→ DATA FOR THIS TASK:
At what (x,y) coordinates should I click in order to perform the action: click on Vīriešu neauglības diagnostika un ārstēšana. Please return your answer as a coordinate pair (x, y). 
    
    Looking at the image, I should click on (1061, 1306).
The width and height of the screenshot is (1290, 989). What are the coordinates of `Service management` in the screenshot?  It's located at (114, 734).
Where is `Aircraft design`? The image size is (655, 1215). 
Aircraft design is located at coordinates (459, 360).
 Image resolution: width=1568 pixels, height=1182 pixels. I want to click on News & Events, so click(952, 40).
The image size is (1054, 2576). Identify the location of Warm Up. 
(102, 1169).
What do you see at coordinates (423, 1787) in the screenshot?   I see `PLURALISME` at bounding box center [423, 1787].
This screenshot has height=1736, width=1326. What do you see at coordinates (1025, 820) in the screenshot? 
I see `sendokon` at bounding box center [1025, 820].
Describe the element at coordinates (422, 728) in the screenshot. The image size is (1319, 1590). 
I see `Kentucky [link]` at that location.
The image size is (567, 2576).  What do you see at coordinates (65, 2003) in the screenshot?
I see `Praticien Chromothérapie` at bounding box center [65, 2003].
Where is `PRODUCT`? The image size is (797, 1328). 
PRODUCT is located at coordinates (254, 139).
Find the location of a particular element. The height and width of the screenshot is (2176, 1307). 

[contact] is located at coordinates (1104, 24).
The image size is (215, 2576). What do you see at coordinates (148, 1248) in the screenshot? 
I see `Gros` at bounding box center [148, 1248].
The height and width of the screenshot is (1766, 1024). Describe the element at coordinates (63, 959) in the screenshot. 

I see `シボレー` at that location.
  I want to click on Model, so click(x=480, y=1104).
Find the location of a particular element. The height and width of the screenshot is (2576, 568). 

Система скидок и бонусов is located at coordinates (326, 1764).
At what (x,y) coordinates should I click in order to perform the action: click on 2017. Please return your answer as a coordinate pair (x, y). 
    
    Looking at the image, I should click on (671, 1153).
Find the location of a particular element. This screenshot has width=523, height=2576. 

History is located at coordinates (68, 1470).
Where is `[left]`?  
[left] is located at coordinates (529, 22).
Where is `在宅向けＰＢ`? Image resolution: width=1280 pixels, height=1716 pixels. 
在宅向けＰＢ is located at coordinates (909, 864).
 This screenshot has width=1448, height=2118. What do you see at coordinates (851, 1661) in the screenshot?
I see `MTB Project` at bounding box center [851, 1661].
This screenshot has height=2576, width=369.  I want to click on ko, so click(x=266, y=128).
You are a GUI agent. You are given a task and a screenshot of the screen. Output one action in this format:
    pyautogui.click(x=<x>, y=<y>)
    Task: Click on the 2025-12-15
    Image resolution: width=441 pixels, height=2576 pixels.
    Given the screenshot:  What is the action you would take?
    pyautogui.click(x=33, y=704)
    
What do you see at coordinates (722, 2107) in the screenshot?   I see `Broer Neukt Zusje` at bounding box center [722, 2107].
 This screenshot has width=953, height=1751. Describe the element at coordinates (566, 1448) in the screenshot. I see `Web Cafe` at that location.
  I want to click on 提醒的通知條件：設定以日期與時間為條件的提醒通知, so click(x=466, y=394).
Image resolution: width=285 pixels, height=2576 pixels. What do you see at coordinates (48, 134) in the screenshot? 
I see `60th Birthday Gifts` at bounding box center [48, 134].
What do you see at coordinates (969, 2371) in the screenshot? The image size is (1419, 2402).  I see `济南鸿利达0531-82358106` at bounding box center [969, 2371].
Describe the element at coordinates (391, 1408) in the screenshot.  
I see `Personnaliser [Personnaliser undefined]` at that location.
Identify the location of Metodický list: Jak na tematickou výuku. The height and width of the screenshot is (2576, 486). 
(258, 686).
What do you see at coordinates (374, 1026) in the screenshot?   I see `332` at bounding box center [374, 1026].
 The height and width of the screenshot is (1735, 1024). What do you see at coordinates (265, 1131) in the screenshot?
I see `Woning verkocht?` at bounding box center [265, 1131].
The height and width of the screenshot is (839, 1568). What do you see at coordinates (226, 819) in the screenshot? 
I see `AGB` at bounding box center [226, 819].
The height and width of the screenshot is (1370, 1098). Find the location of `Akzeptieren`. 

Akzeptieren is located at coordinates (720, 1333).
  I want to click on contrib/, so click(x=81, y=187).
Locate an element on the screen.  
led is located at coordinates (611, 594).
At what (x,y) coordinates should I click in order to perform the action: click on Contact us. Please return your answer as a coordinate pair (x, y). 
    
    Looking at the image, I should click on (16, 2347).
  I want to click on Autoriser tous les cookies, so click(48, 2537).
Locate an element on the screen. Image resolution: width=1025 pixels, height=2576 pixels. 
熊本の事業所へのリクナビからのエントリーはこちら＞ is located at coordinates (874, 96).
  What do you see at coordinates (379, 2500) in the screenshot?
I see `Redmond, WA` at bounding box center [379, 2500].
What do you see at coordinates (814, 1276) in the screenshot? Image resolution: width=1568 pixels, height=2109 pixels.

→ WORK REQUEST: Set down the entries above once more, verbatim.

→ REPLY:
At what (x,y) coordinates should I click in order to perform the action: click on Vīriešu neauglības diagnostika un ārstēšana. Please return your answer as a coordinate pair (x, y). 
    
    Looking at the image, I should click on (1061, 1306).
The width and height of the screenshot is (1290, 989). What are the coordinates of `Service management` in the screenshot?  It's located at (114, 734).
Where is `Aircraft design`? The image size is (655, 1215). 
Aircraft design is located at coordinates (459, 360).
 Image resolution: width=1568 pixels, height=1182 pixels. I want to click on News & Events, so click(952, 40).
The image size is (1054, 2576). Identify the location of Warm Up. 
(102, 1169).
What do you see at coordinates (423, 1787) in the screenshot?   I see `PLURALISME` at bounding box center [423, 1787].
This screenshot has height=1736, width=1326. What do you see at coordinates (1025, 820) in the screenshot? 
I see `sendokon` at bounding box center [1025, 820].
Describe the element at coordinates (422, 728) in the screenshot. The image size is (1319, 1590). 
I see `Kentucky [link]` at that location.
The image size is (567, 2576).  What do you see at coordinates (65, 2003) in the screenshot?
I see `Praticien Chromothérapie` at bounding box center [65, 2003].
Where is `PRODUCT`? The image size is (797, 1328). 
PRODUCT is located at coordinates (254, 139).
Find the location of a particular element. The height and width of the screenshot is (2176, 1307). 

[contact] is located at coordinates (1104, 24).
The image size is (215, 2576). What do you see at coordinates (148, 1248) in the screenshot? 
I see `Gros` at bounding box center [148, 1248].
The height and width of the screenshot is (1766, 1024). Describe the element at coordinates (63, 959) in the screenshot. 

I see `シボレー` at that location.
  I want to click on Model, so click(x=480, y=1104).
Find the location of a particular element. The height and width of the screenshot is (2576, 568). 

Система скидок и бонусов is located at coordinates (326, 1764).
At what (x,y) coordinates should I click in order to perform the action: click on 2017. Please return your answer as a coordinate pair (x, y). 
    
    Looking at the image, I should click on (671, 1153).
Find the location of a particular element. This screenshot has width=523, height=2576. 

History is located at coordinates (68, 1470).
Where is `[left]`?  
[left] is located at coordinates (529, 22).
Where is `在宅向けＰＢ`? Image resolution: width=1280 pixels, height=1716 pixels. 
在宅向けＰＢ is located at coordinates (909, 864).
 This screenshot has width=1448, height=2118. What do you see at coordinates (851, 1661) in the screenshot?
I see `MTB Project` at bounding box center [851, 1661].
This screenshot has height=2576, width=369.  I want to click on ko, so click(x=266, y=128).
You are a GUI agent. You are given a task and a screenshot of the screen. Output one action in this format:
    pyautogui.click(x=<x>, y=<y>)
    Task: Click on the 2025-12-15
    Image resolution: width=441 pixels, height=2576 pixels.
    Given the screenshot:  What is the action you would take?
    pyautogui.click(x=33, y=704)
    
What do you see at coordinates (722, 2107) in the screenshot?   I see `Broer Neukt Zusje` at bounding box center [722, 2107].
 This screenshot has width=953, height=1751. Describe the element at coordinates (566, 1448) in the screenshot. I see `Web Cafe` at that location.
  I want to click on 提醒的通知條件：設定以日期與時間為條件的提醒通知, so click(x=466, y=394).
Image resolution: width=285 pixels, height=2576 pixels. What do you see at coordinates (48, 134) in the screenshot? 
I see `60th Birthday Gifts` at bounding box center [48, 134].
What do you see at coordinates (969, 2371) in the screenshot? The image size is (1419, 2402).  I see `济南鸿利达0531-82358106` at bounding box center [969, 2371].
Describe the element at coordinates (391, 1408) in the screenshot.  
I see `Personnaliser [Personnaliser undefined]` at that location.
Identify the location of Metodický list: Jak na tematickou výuku. The height and width of the screenshot is (2576, 486). 
(258, 686).
What do you see at coordinates (374, 1026) in the screenshot?   I see `332` at bounding box center [374, 1026].
 The height and width of the screenshot is (1735, 1024). What do you see at coordinates (265, 1131) in the screenshot?
I see `Woning verkocht?` at bounding box center [265, 1131].
The height and width of the screenshot is (839, 1568). What do you see at coordinates (226, 819) in the screenshot? 
I see `AGB` at bounding box center [226, 819].
The height and width of the screenshot is (1370, 1098). Find the location of `Akzeptieren`. 

Akzeptieren is located at coordinates (720, 1333).
  I want to click on contrib/, so click(x=81, y=187).
Locate an element on the screen.  
led is located at coordinates (611, 594).
At what (x,y) coordinates should I click in order to perform the action: click on Contact us. Please return your answer as a coordinate pair (x, y). 
    
    Looking at the image, I should click on (16, 2347).
  I want to click on Autoriser tous les cookies, so click(48, 2537).
Locate an element on the screen. Image resolution: width=1025 pixels, height=2576 pixels. 
熊本の事業所へのリクナビからのエントリーはこちら＞ is located at coordinates (874, 96).
  What do you see at coordinates (379, 2500) in the screenshot?
I see `Redmond, WA` at bounding box center [379, 2500].
What do you see at coordinates (814, 1276) in the screenshot? Image resolution: width=1568 pixels, height=2109 pixels.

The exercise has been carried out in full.